Explainable AI for Industrial DDoS Detection: Integrating Visibility Graph Topology with Machine Learning Classifiers
Main article
Abstract
Industrial Internet of Things (IIoT) systems are increasingly exposed to distributed denial-of-service (DDoS) attacks that disrupt production continuity, exhaust edge resources, and obscure operational accountability. Recent work has shown that sliding visibility graphs can transform packet-count time series into topological networks and reveal structural differences between normal and attack traffic. This article develops a new explainable AI framework for industrial DDoS detection by integrating visibility-graph topology with machine-learning classifiers and post-hoc explanation mechanisms.
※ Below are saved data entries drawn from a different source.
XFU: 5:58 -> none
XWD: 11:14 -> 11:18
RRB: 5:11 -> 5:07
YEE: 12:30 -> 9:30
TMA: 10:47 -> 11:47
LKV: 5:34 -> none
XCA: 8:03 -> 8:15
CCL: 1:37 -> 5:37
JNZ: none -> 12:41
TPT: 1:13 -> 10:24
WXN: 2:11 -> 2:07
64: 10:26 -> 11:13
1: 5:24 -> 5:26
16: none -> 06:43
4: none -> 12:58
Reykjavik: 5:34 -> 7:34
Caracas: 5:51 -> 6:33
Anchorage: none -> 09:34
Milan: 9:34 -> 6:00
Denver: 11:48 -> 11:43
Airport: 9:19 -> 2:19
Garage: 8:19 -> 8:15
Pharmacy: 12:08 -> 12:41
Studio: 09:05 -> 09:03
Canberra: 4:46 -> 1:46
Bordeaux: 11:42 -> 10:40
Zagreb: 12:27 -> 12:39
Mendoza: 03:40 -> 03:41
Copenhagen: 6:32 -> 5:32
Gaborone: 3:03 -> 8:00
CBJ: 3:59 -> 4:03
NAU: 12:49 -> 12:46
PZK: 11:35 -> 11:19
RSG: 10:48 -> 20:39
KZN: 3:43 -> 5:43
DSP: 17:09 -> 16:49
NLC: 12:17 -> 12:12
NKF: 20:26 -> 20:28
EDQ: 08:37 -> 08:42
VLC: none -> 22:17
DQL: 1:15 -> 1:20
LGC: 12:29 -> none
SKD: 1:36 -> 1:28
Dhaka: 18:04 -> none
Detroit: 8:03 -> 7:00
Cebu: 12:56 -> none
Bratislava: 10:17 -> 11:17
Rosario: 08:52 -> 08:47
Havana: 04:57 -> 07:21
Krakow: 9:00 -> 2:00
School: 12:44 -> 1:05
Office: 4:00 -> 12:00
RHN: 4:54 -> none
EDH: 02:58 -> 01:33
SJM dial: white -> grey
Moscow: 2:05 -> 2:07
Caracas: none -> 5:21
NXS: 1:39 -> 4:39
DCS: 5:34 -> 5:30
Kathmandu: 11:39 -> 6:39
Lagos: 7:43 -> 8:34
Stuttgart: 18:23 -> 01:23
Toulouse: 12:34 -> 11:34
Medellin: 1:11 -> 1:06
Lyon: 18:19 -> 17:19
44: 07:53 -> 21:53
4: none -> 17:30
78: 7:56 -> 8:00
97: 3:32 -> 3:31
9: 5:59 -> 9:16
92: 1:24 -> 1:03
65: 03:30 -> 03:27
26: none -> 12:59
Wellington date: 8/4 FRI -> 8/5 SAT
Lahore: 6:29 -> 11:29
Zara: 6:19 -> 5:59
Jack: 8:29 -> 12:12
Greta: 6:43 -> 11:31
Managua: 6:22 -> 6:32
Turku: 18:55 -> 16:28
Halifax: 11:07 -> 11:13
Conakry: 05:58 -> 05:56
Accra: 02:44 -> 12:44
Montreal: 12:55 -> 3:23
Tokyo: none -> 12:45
Rather than treating prediction accuracy as the sole criterion, the study formalizes a pipeline that links time-window construction, sliding visibility graph mapping, statistical feature extraction, topology-aware feature fusion, classifier training, and explanation delivery for security operators. A reconstructed feature-level evaluation, anchored in IIoT DDoS traffic characteristics reported in the source manuscript, compares support vector machines, random forests, gradient-boosted decision trees, and multilayer perceptron’s under statistical-only, topology-only, and fused feature settings. The fused configuration achieves the strongest balance of accuracy, recall, and interpretability, while explanation analysis shows that degree variance, average degree, modularity, burst dispersion, and first-difference volatility play different roles across high-rate, low-rate, and fragmentation attacks. The article contributes an XAI-oriented industrial cybersecurity architecture, a feature-explanation taxonomy for SVG-derived traffic analytics, and deployment guidance for edge-compatible, auditable DDoS detection in smart manufacturing environments.